En efecto, la idea de igualdad, que comparten la pasada “democracia participativa” y el presente “socialismo del siglo XXI”, presupone no sólo la igualdad de todas las personas ante la ley y la igualdad de oportunidades para competir por bienes y servicios, sino también la igualdad sustancial, tanto de los bienes materiales (igualdad socioeconómica) como de la posibilidad de la participación en la definición de los asuntos públicos (igualdad política) y de la valoración de los diversos estatus sociales (igualdad cultural).
Ciertamente, el marco constitucional y las políticas públicas impulsadas en esta década, permiten comprobar una voluntad política favorable a los sectores populares y otros sectores discriminados y hacia una visión de igualdad sustancial, expresada en una reivindicación del rol del Estado para la corrección de inequidades, el aumento del gasto social, creación de estructuras extraordinarias para garantizar con más agilidad el acceso a los derechos sociales, aumento en la recaudación de impuestos progresivos y reducción en la alícuota del IVA, ampliación de las condiciones de participación de los sectores populares, capacitación técnico-productiva de los sectores populares y estímulo a su autorganización para la producción cooperativa y autogestionaria, valoración social simbólica de los sectores populares, de las negritudes y pueblos indígenas desde ámbitos de poder estatal y comunicacionales, entre otros.
Pese a ese comportamiento estatal, como lo ha reconocido el presidente Chávez varias veces, los avances en materia de igualdad socioeconómica son mínimos e, incluso, en algunos momentos, se han producido claros retrocesos.
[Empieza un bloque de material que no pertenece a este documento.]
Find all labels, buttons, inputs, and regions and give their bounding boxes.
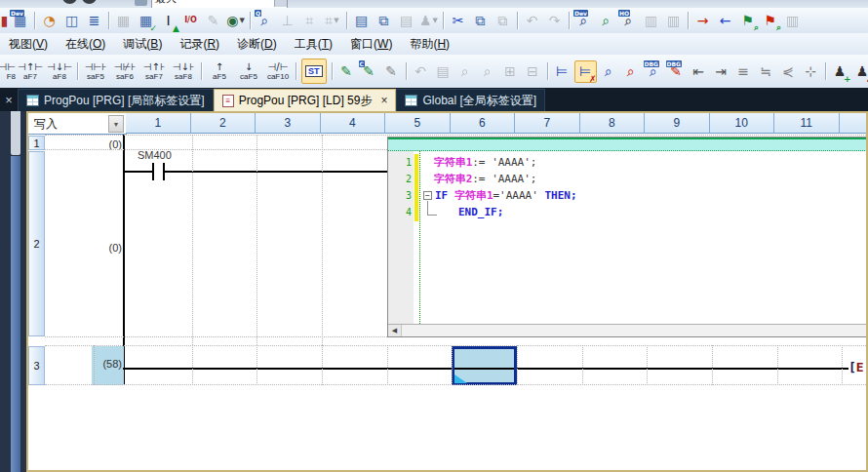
watch1-disabled-icon[interactable]: ⌗ bbox=[299, 11, 320, 31]
dialog-window-icon[interactable]: ⧉ bbox=[374, 11, 394, 31]
io-forced-onoff-icon[interactable]: I/O bbox=[180, 11, 201, 31]
device-batch-monitor-disabled-icon[interactable]: ▦ bbox=[113, 11, 134, 31]
watch-start-icon[interactable]: ◔ bbox=[39, 11, 59, 31]
watch2-disabled-icon[interactable]: ⌗▼ bbox=[322, 11, 342, 31]
st-code-area[interactable]: 1 字符串1:= 'AAAA';2 字符串2:= 'AAAA';3IF 字符串1… bbox=[388, 151, 866, 324]
unregister-device-icon[interactable]: ♟✗ bbox=[852, 61, 868, 82]
find-next-disabled-icon[interactable]: ⌕ bbox=[478, 61, 498, 82]
display-tree-check-icon[interactable]: ⊨✗ bbox=[574, 60, 597, 83]
insert-row-disabled-icon[interactable]: ⊞ bbox=[500, 61, 521, 82]
contact-device-label[interactable]: SM400 bbox=[138, 149, 172, 161]
insert-inline-st-box-button[interactable]: ST bbox=[301, 59, 327, 84]
find-prev-disabled-icon[interactable]: ⌕ bbox=[455, 61, 476, 82]
undo-disabled-icon[interactable]: ↶ bbox=[522, 11, 542, 31]
convert-disabled-icon[interactable]: ↶ bbox=[411, 61, 431, 82]
find-ladder-blue-icon[interactable]: ⌕ bbox=[599, 61, 619, 82]
statement-list-disabled-icon[interactable]: ▤ bbox=[433, 61, 454, 82]
clipped-left-icon-icon[interactable]: ▮ bbox=[1, 11, 8, 31]
redo-disabled-icon[interactable]: ↷ bbox=[544, 11, 565, 31]
find-device-icon[interactable]: ⌕Dev bbox=[573, 11, 594, 31]
collapse-minus-icon[interactable]: − bbox=[423, 191, 432, 200]
menu-item-5[interactable]: 工具(T) bbox=[286, 34, 341, 55]
st-horizontal-scrollbar[interactable]: ◀ bbox=[388, 324, 866, 336]
align-top-icon[interactable]: ≡ bbox=[733, 61, 754, 82]
forced-clear-disabled-icon[interactable]: ✎ bbox=[203, 11, 223, 31]
edit-ladder-icon[interactable]: ✎ bbox=[336, 61, 357, 82]
falling-pulse-button[interactable]: ⊣↓⊢aF8 bbox=[45, 57, 74, 86]
find-instruction-icon[interactable]: ⌕ bbox=[596, 11, 616, 31]
st-code-line-1[interactable]: 1 字符串1:= 'AAAA'; bbox=[388, 154, 866, 171]
dock-grip-handle[interactable] bbox=[11, 111, 20, 155]
edit-test-mode-icon[interactable]: I▲ bbox=[158, 11, 178, 31]
menu-item-2[interactable]: 调试(B) bbox=[114, 34, 171, 55]
memo-window-icon[interactable]: ▤ bbox=[351, 11, 372, 31]
row-number-1[interactable]: 1 bbox=[28, 136, 45, 150]
cross-reference-disabled-icon[interactable]: ▥ bbox=[641, 11, 661, 31]
row-number-3[interactable]: 3 bbox=[28, 346, 45, 385]
copy-icon[interactable]: ⧉ bbox=[470, 11, 491, 31]
scroll-left-arrow-icon[interactable]: ◀ bbox=[388, 325, 402, 336]
close-branch-button[interactable]: ⊣⊬⊦saF6 bbox=[110, 57, 139, 86]
tab-0[interactable]: ProgPou [PRG] [局部标签设置] bbox=[18, 89, 214, 111]
menu-item-0[interactable]: 视图(V) bbox=[0, 34, 57, 55]
falling-branch-button[interactable]: ⊣↓⊦saF8 bbox=[169, 57, 198, 86]
display-mode-icon[interactable]: ◉▼ bbox=[225, 11, 246, 31]
statement-insert-icon[interactable]: ⊹ bbox=[801, 61, 821, 82]
menu-item-3[interactable]: 记录(R) bbox=[171, 34, 228, 55]
st-code-line-2[interactable]: 2 字符串2:= 'AAAA'; bbox=[388, 171, 866, 187]
open-contact-button[interactable]: ⊣⊢F8 bbox=[0, 57, 16, 86]
read-from-plc-icon[interactable]: ← bbox=[715, 11, 735, 31]
find-string-icon[interactable]: ⌕HO bbox=[618, 11, 639, 31]
row-number-2[interactable]: 2 bbox=[28, 151, 45, 336]
debug-find-icon[interactable]: ⌕DBG bbox=[644, 61, 664, 82]
insert-connector-disabled-icon[interactable]: ⊥ bbox=[277, 11, 297, 31]
close-icon[interactable]: × bbox=[0, 88, 18, 111]
menu-item-6[interactable]: 窗口(W) bbox=[341, 34, 401, 55]
find-ladder-red-icon[interactable]: ⌕ bbox=[621, 61, 642, 82]
rising-branch-button[interactable]: ⊣↑⊦saF7 bbox=[139, 57, 169, 86]
register-device-icon[interactable]: ♟+ bbox=[830, 61, 850, 82]
shift-left-icon[interactable]: ⇤ bbox=[689, 61, 709, 82]
clipped-combobox-scroll[interactable] bbox=[274, 0, 287, 7]
user-window-disabled-icon[interactable]: ♟▼ bbox=[418, 11, 439, 31]
open-branch-button[interactable]: ⊣⊢⊦saF5 bbox=[81, 57, 110, 86]
debug-edit-icon[interactable]: ✎DBG bbox=[666, 61, 687, 82]
edit-comment-icon[interactable]: ✎C bbox=[359, 61, 379, 82]
vertical-line-delete-button[interactable]: ↓caF5 bbox=[234, 57, 263, 86]
ladder-grid-body[interactable]: SM400 [E 1 字符串1:= 'AAAA';2 字符串2:= 'AAAA'… bbox=[28, 135, 866, 470]
menu-item-7[interactable]: 帮助(H) bbox=[401, 34, 458, 55]
invert-result-button[interactable]: ⊣/⊢caF10 bbox=[263, 57, 293, 86]
watch-monitor-icon[interactable]: ◫ bbox=[61, 11, 82, 31]
inline-st-box[interactable]: 1 字符串1:= 'AAAA';2 字符串2:= 'AAAA';3IF 字符串1… bbox=[387, 137, 866, 337]
display-tree-icon[interactable]: ⊨ bbox=[552, 61, 572, 82]
list-window-disabled-icon[interactable]: ▤ bbox=[396, 11, 416, 31]
menu-item-1[interactable]: 在线(O) bbox=[57, 34, 114, 55]
clipped-right-icon-icon[interactable]: ▥ bbox=[782, 11, 803, 31]
delete-row-disabled-icon[interactable]: ⊟ bbox=[523, 61, 543, 82]
device-comment-view-icon[interactable]: ▦Dev bbox=[10, 11, 30, 31]
verify-with-plc-icon[interactable]: ⚑⌕ bbox=[737, 11, 758, 31]
zoom-window-icon[interactable]: ⌕Q bbox=[255, 11, 275, 31]
tab-1[interactable]: ≡ProgPou [PRG] [LD] 59步× bbox=[214, 89, 397, 111]
menu-item-4[interactable]: 诊断(D) bbox=[228, 34, 286, 55]
align-bottom-icon[interactable]: ≒ bbox=[756, 61, 776, 82]
dock-scroll-track[interactable] bbox=[11, 156, 20, 472]
remote-operation-icon[interactable]: ⚑⌕ bbox=[760, 11, 780, 31]
cut-icon[interactable]: ✂ bbox=[448, 11, 468, 31]
tab-2[interactable]: Global [全局标签设置] bbox=[396, 89, 545, 111]
st-box-title-strip[interactable] bbox=[388, 138, 866, 151]
rising-pulse-button[interactable]: ⊣↑⊢aF7 bbox=[16, 57, 45, 86]
write-to-plc-icon[interactable]: → bbox=[692, 11, 713, 31]
chevron-down-icon[interactable]: ▼ bbox=[108, 115, 124, 133]
st-code-line-3[interactable]: 3IF 字符串1='AAAA' THEN; bbox=[388, 187, 866, 204]
paste-disabled-icon[interactable]: ⧉ bbox=[493, 11, 513, 31]
tab-close-icon[interactable]: × bbox=[380, 94, 387, 107]
device-list-disabled-icon[interactable]: ▥ bbox=[663, 11, 684, 31]
st-code-line-4[interactable]: 4END_IF; bbox=[388, 204, 866, 220]
program-check-icon[interactable]: ⋞ bbox=[778, 61, 799, 82]
device-batch-monitor-icon[interactable]: ▦✓ bbox=[136, 11, 156, 31]
edit-statement-icon[interactable]: ✎ bbox=[381, 61, 402, 82]
vertical-line-button[interactable]: ↑aF5 bbox=[205, 57, 234, 86]
intelligent-function-list-icon[interactable]: ≣ bbox=[84, 11, 104, 31]
clipped-combobox[interactable]: 最大 bbox=[151, 0, 288, 8]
Aunque los indicadores de desigualdad en la distribución del ingreso de 2003 a 2010 expresan una leve mejoría con respecto a toda la década anterior, se trata de logros débiles, si se comparan con la radicalidad del discurso igualitarista, la cantidad de medidas adoptadas desde el Estado y la pretensión revolucionaria de modificar la estructura social.
Concretamente, los avances en la construcción de la igualdad exigen la construcción de una economía productiva, que supere el rentismo y amplíe las posibilidades de inclusión socioproductiva y las redes de seguridad y protección social. Eso sí, colocando el acento en la economía social, y democratizando los medios de producción. Aunque ello obliga a evaluar seriamente los pésimos resultados obtenidos hasta ahora en materia de economía social, e identificar y eliminar la creación de elites económico-políticas que obstaculizan la labor reivindicativa.
En resumen, si sigue como va esta élite será apenas recordada como la revolución de la desigualdad.